* Task prompt:
Copy each line of the material below that includes the string "pernah".

* Provided information:
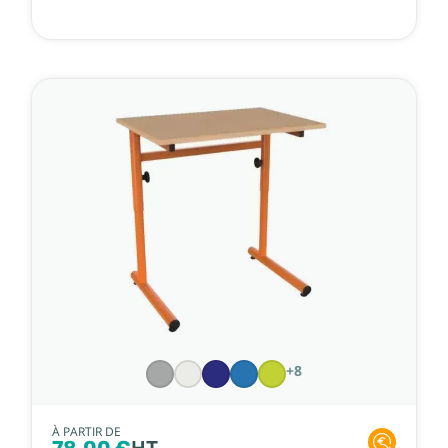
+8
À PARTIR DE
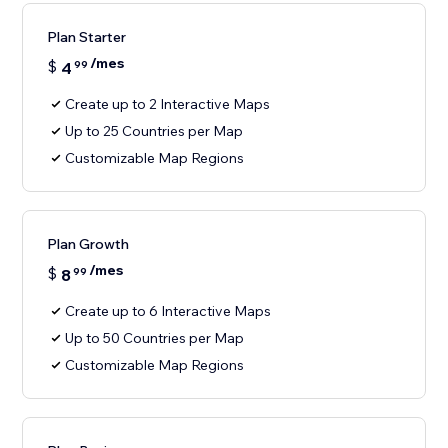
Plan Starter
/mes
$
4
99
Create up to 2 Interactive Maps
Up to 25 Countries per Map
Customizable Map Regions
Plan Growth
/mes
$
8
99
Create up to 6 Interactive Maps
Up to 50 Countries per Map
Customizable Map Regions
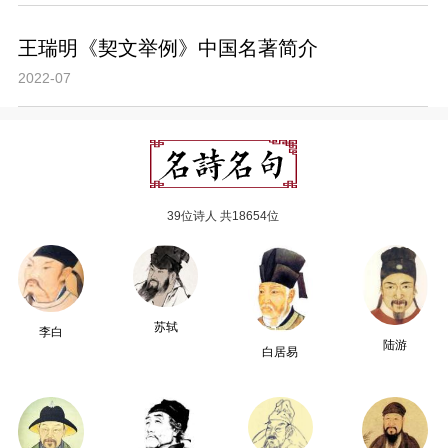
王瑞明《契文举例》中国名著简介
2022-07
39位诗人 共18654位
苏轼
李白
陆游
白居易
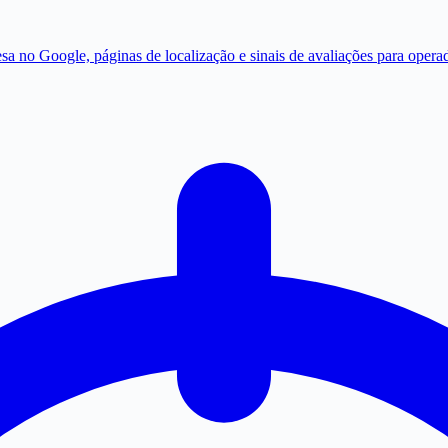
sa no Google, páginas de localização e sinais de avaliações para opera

--

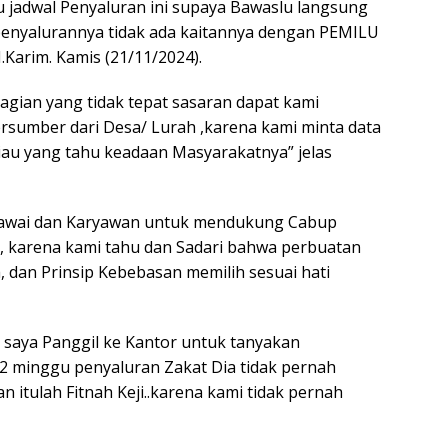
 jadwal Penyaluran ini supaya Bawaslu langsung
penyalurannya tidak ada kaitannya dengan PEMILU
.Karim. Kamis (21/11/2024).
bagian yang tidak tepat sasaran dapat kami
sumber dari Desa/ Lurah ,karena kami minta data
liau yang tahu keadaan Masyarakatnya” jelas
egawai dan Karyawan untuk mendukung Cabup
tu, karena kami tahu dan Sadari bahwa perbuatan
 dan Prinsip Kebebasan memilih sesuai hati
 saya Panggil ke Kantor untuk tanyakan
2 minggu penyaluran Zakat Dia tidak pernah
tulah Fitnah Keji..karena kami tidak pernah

* * *

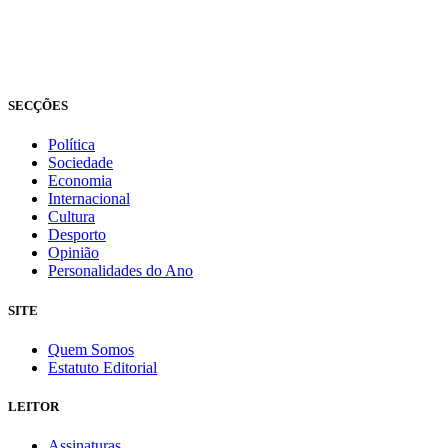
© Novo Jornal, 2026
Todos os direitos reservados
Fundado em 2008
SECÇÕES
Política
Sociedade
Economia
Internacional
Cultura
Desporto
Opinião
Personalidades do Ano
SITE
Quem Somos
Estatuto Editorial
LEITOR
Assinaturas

* Completed task:
2 minggu penyaluran Zakat Dia tidak pernah
tulah Fitnah Keji..karena kami tidak pernah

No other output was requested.